▶ [DATA FOR THE TASK]:
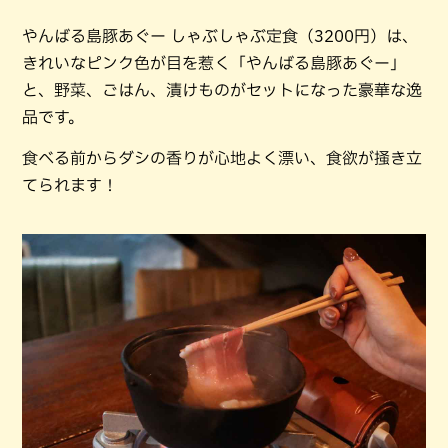
やんばる島豚あぐー しゃぶしゃぶ定食（3200円）は、
きれいなピンク色が目を惹く「やんばる島豚あぐー」
と、野菜、ごはん、漬けものがセットになった豪華な逸
品です。
食べる前からダシの香りが心地よく漂い、食欲が掻き立
てられます！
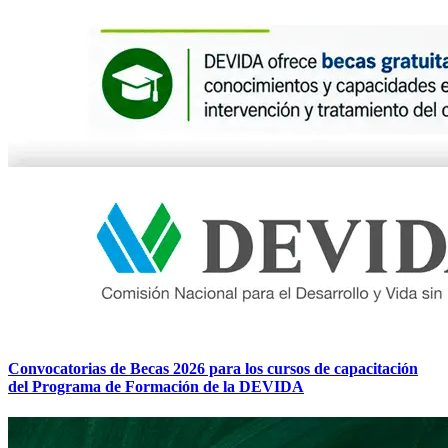
Convocatorias de Becas 2026 para los cursos de capacitación
del Programa de Formación de la DEVIDA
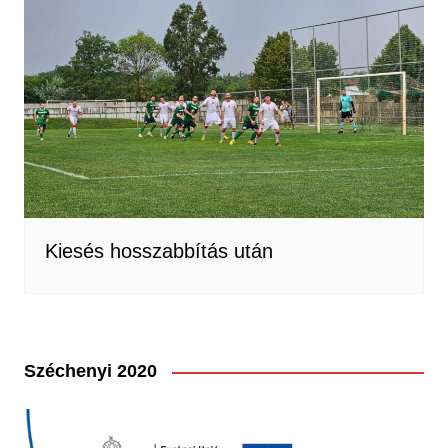
Kiesés hosszabbítás után
Széchenyi 2020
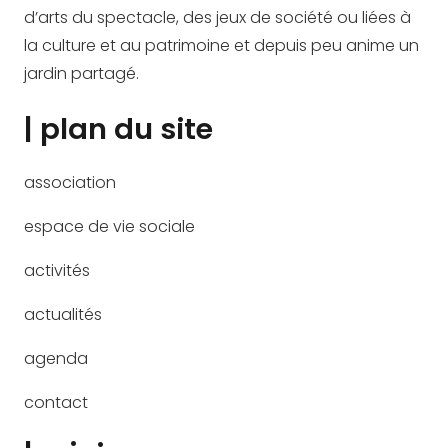
d’arts du spectacle, des jeux de société ou liées à
la culture et au patrimoine et depuis peu anime un
jardin partagé.
| plan du site
association
espace de vie sociale
activités
actualités
agenda
contact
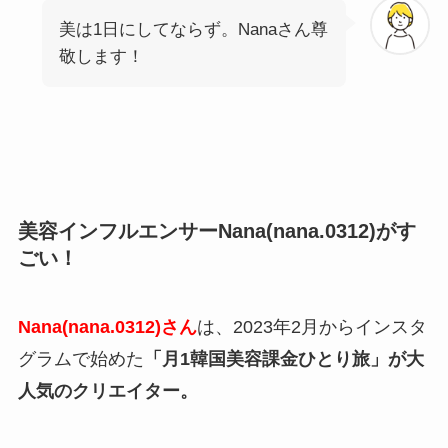
美は1日にしてならず。Nanaさん尊
敬します！
美容インフルエンサーNana(nana.0312)がす
ごい！
Nana(nana.0312)さん
は、2023年2月からインスタ
グラムで始めた
「月1韓国美容課金ひとり旅」が大
人気のクリエイター。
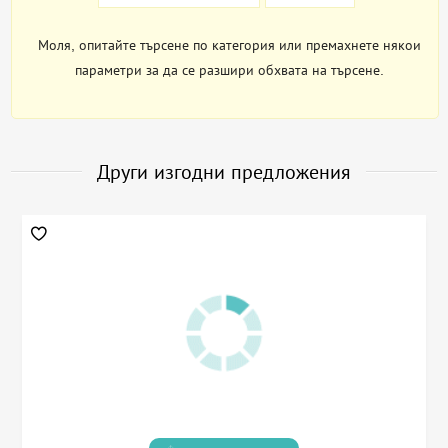
Моля, опитайте търсене по категория или премахнете някои
параметри за да се разшири обхвата на търсене.
Други изгодни предложения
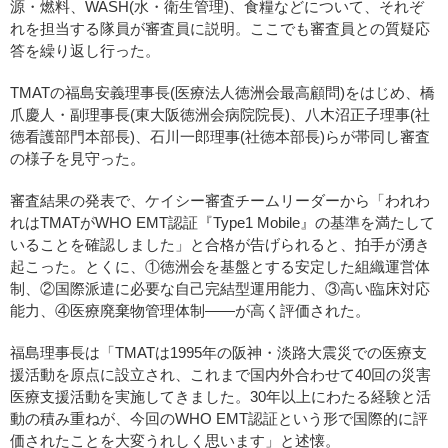
源・燃料、WASH(水・衛生管理)、食糧などについて、それぞ
れを担当する隊員が審査員に説明。ここでも審査員との質疑応
答を繰り返し行った。
TMATの福島安義理事長(医療法人徳洲会最高顧問)をはじめ、橋
爪慶人・副理事長(東大阪徳洲会病院院長)、八木沼正子理事(社
徳看護部門本部長)、石川一郎理事(社徳本部長)らが帯同し審査
の様子を見守った。
審査結果の発表で、ケイシー審査チームリーダーから「われわ
れはTMATがWHO EMT認証『Type1 Mobile』の基準を満たして
いることを確認しました」と合格が告げられると、拍手が湧き
起こった。とくに、①徳洲会を基盤とする安定した組織運営体
制、②国際派遣に必要な自己完結型運用能力、③高い臨床対応
能力、④医療廃棄物管理体制――が高く評価された。
福島理事長は「TMATは1995年の阪神・淡路大震災での医療支
援活動を原点に設立され、これまで国内外合わせて40回の災害
医療支援活動を実施してきました。30年以上にわたる経験と活
動の積み重ねが、今回のWHO EMT認証という形で国際的に評
価されたことを大変うれしく思います」と述懐。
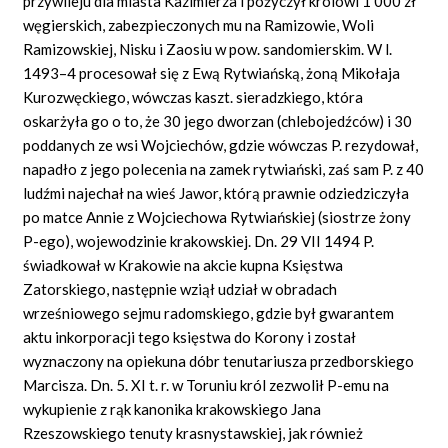
przywileju dla miasta Kazimierza i pożyczył królowi 1 000 zł
węgierskich, zabezpieczonych mu na Ramizowie, Woli
Ramizowskiej, Nisku i Zaosiu w pow. sandomierskim. W l.
1493–4 procesował się z Ewą Rytwiańską, żoną Mikołaja
Kurozwęckiego, wówczas kaszt. sieradzkiego, która
oskarżyła go o to, że 30 jego dworzan (chlebojedźców) i 30
poddanych ze wsi Wojciechów, gdzie wówczas P. rezydował,
napadło z jego polecenia na zamek rytwiański, zaś sam P. z 40
ludźmi najechał na wieś Jawor, którą prawnie odziedziczyła
po matce Annie z Wojciechowa Rytwiańskiej (siostrze żony
P-ego), wojewodzinie krakowskiej. Dn. 29
VII
1494 P.
świadkował w Krakowie na akcie kupna Księstwa
Zatorskiego, następnie wziął udział w obradach
wrześniowego sejmu radomskiego, gdzie był gwarantem
aktu inkorporacji tego księstwa do Korony i został
wyznaczony na opiekuna dóbr tenutariusza przedborskiego
Marcisza. Dn. 5. XI t. r. w Toruniu król zezwolił P-emu na
wykupienie z rąk kanonika krakowskiego Jana
Rzeszowskiego tenuty krasnystawskiej, jak również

▶ [BRIEF]:
Only the pictures stay out; everything else in the listing above must be repeated exactly.

▶ [EXERCISE SOLUTION]:
やんばる島豚あぐー しゃぶしゃぶ定食（3200円）は、
きれいなピンク色が目を惹く「やんばる島豚あぐー」
と、野菜、ごはん、漬けものがセットになった豪華な逸
品です。
食べる前からダシの香りが心地よく漂い、食欲が掻き立
てられます！
Convocatorias de Becas 2026 para los cursos de capacitación
del Programa de Formación de la DEVIDA
Kiesés hosszabbítás után
Széchenyi 2020
d’arts du spectacle, des jeux de société ou liées à
la culture et au patrimoine et depuis peu anime un
jardin partagé.
| plan du site
association
espace de vie sociale
activités
actualités
agenda
contact
美は1日にしてならず。Nanaさん尊
敬します！
美容インフルエンサーNana(nana.0312)がす
ごい！
Nana(nana.0312)さん
は、2023年2月からインスタ
グラムで始めた
「月1韓国美容課金ひとり旅」が大
人気のクリエイター。
Моля, опитайте търсене по категория или премахнете някои
параметри за да се разшири обхвата на търсене.
Други изгодни предложения
源・燃料、WASH(水・衛生管理)、食糧などについて、それぞ
れを担当する隊員が審査員に説明。ここでも審査員との質疑応
答を繰り返し行った。
TMATの福島安義理事長(医療法人徳洲会最高顧問)をはじめ、橋
爪慶人・副理事長(東大阪徳洲会病院院長)、八木沼正子理事(社
徳看護部門本部長)、石川一郎理事(社徳本部長)らが帯同し審査
の様子を見守った。
審査結果の発表で、ケイシー審査チームリーダーから「われわ
れはTMATがWHO EMT認証『Type1 Mobile』の基準を満たして
いることを確認しました」と合格が告げられると、拍手が湧き
起こった。とくに、①徳洲会を基盤とする安定した組織運営体
制、②国際派遣に必要な自己完結型運用能力、③高い臨床対応
能力、④医療廃棄物管理体制――が高く評価された。
福島理事長は「TMATは1995年の阪神・淡路大震災での医療支
援活動を原点に設立され、これまで国内外合わせて40回の災害
医療支援活動を実施してきました。30年以上にわたる経験と活
動の積み重ねが、今回のWHO EMT認証という形で国際的に評
価されたことを大変うれしく思います」と述懐。
przywileju dla miasta Kazimierza i pożyczył królowi 1 000 zł
węgierskich, zabezpieczonych mu na Ramizowie, Woli
Ramizowskiej, Nisku i Zaosiu w pow. sandomierskim. W l.
1493–4 procesował się z Ewą Rytwiańską, żoną Mikołaja
Kurozwęckiego, wówczas kaszt. sieradzkiego, która
oskarżyła go o to, że 30 jego dworzan (chlebojedźców) i 30
poddanych ze wsi Wojciechów, gdzie wówczas P. rezydował,
napadło z jego polecenia na zamek rytwiański, zaś sam P. z 40
ludźmi najechał na wieś Jawor, którą prawnie odziedziczyła
po matce Annie z Wojciechowa Rytwiańskiej (siostrze żony
P-ego), wojewodzinie krakowskiej. Dn. 29
VII
1494 P.
świadkował w Krakowie na akcie kupna Księstwa
Zatorskiego, następnie wziął udział w obradach
wrześniowego sejmu radomskiego, gdzie był gwarantem
aktu inkorporacji tego księstwa do Korony i został
wyznaczony na opiekuna dóbr tenutariusza przedborskiego
Marcisza. Dn. 5. XI t. r. w Toruniu król zezwolił P-emu na
wykupienie z rąk kanonika krakowskiego Jana
Rzeszowskiego tenuty krasnystawskiej, jak również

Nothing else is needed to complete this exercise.